Nedir ?

Bilim Yaşam Üretim İlişkileri (Bilim ve Yaşam)

bilimteknoloji/bilimveyaam BİLİM, TOPLUMSAL YAŞAM VE ÜRETİM İLİŞKİLERİ.

Bilim, insanın örgütlü olarak geliştirdiği, bireysel ve toplumsal bir etkinliktir. Bu etkinliğin gelişimi, sürekli olarak, toplam toplumsal etkinliğin de bir parçası olmuştur. Daha açık bir biçimde şöyle diyebiliriz: Bilim sosyo-ekonomik bir alt yapının ürünü olan, bireyleri tek tek ve toplu olarak etkileyen, örgütlü olsun olmasın, bir ideolojik yapıyla bağlara sahiptir.

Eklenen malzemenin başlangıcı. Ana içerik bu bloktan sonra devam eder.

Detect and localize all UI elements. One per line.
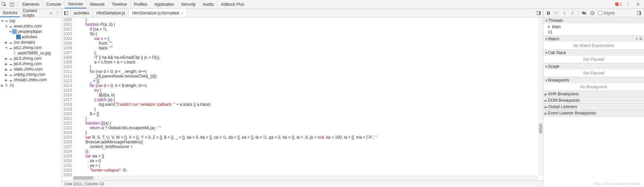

Bilimin içeriğinde çok önemli paya sahip olan soru yöneltme, anlama çabası ve insan yaşamını kolaylaştırmak amacıyla doğayı sistemleştirme işi, tarihin farklı dönemlerinde değişmek koşuluyla, yukarıda belirtilen ideolojik etkilerinden kopuk bir biçimde gelişmemiştir. Doğayı kavramlaştırmada var olan toplumsal etkinin izlerini birçok bilim adamının gelişiminde gözlemleyebiliriz. Kepler’ in ‘doğayı mükemmelleştirmesi’ daha açıkçası; tanrının mükemmelliğinin doğaya yansımış ifadelerini bulmak isteyişi, onun eliptik gezegen yörüngeleri karşısında şaşkınlığa düşüp aynı deneyleri çembersel yörüngeleri bulmak amacıyla yıllarca tekrar etmesine yol açmıştır.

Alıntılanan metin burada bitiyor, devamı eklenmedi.